- _Exercise details_: In the material below, how many lines contain the string "Gaziantep"? Reply with the number only.

--- START ---

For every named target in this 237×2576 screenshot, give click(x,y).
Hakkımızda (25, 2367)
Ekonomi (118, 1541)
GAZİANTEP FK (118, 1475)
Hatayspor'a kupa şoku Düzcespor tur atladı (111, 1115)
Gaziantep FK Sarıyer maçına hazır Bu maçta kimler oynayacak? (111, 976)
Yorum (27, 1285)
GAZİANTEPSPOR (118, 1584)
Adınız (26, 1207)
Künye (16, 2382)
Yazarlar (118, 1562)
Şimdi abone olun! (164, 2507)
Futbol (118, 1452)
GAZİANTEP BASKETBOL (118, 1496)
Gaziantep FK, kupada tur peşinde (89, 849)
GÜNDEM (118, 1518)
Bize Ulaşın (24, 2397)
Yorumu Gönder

--- END ---

- _Task output_: 2